Task description => The lines below, from the one holding "PARADA DESDE ENERO, DEBE" through the one holding "الحرص علي ضمان", are to be restated word for word, with all images left out.
*** Block opens ***
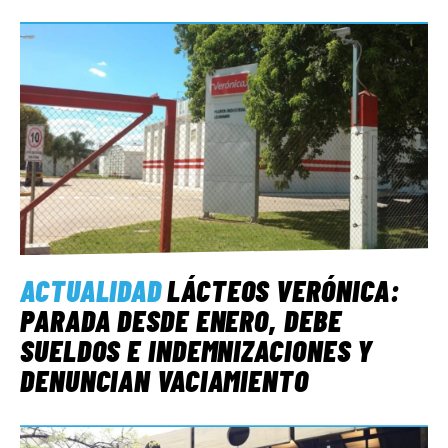
ACTUALIDAD
LÁCTEOS VERÓNICA:
PARADA DESDE ENERO, DEBE
SUELDOS E INDEMNIZACIONES Y
DENUNCIAN VACIAMIENTO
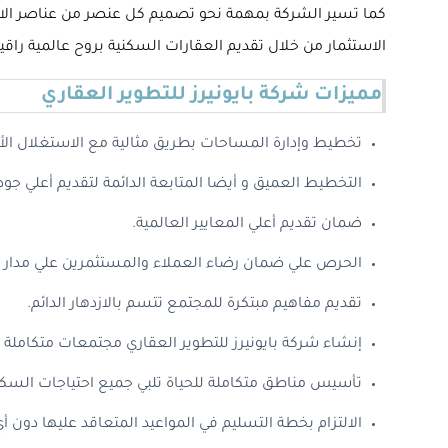
كما تسير الشركة بمهمة نحو تصميم كل عنصر من عناصر الاستث
الاستثمار من خلال تقديم العقارات السكنية بروح عالمية راقي
مميزات شركة بايونيرز للتطوير العقاري
تخطيط وإدارة المساحات بطريق مثالية مع الاستغلال الأ
التخطيط العميق و أيضا المتابعة الدائمة لتقديم أعلي جود
ضمان تقديم أعلي المعايير العالمية.
الحرص علي ضمان رضاء العملاء والمستثمرين علي مدار ا
تقديم مفاهيم مبتكرة للمجتمع تتسم بالازدهار الدائم.
إنشاء شركة بايونيرز للتطوير العقاري مجتمعات متكاملة ع
تأسيس مناطق متكاملة للحياة تلبي جميع احتياجات السكا
الالتزام بخطة التسليم في المواعيد المتعاقد عليها دون أي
*** Block closes ***
Output of the task =>
PARADA DESDE ENERO, DEBE
SUELDOS E INDEMNIZACIONES Y
DENUNCIAN VACIAMIENTO
كما تسير الشركة بمهمة نحو تصميم كل عنصر من عناصر الاستث
الاستثمار من خلال تقديم العقارات السكنية بروح عالمية راقي
مميزات شركة بايونيرز للتطوير العقاري
تخطيط وإدارة المساحات بطريق مثالية مع الاستغلال الأ
التخطيط العميق و أيضا المتابعة الدائمة لتقديم أعلي جود
ضمان تقديم أعلي المعايير العالمية.
الحرص علي ضمان رضاء العملاء والمستثمرين علي مدار ا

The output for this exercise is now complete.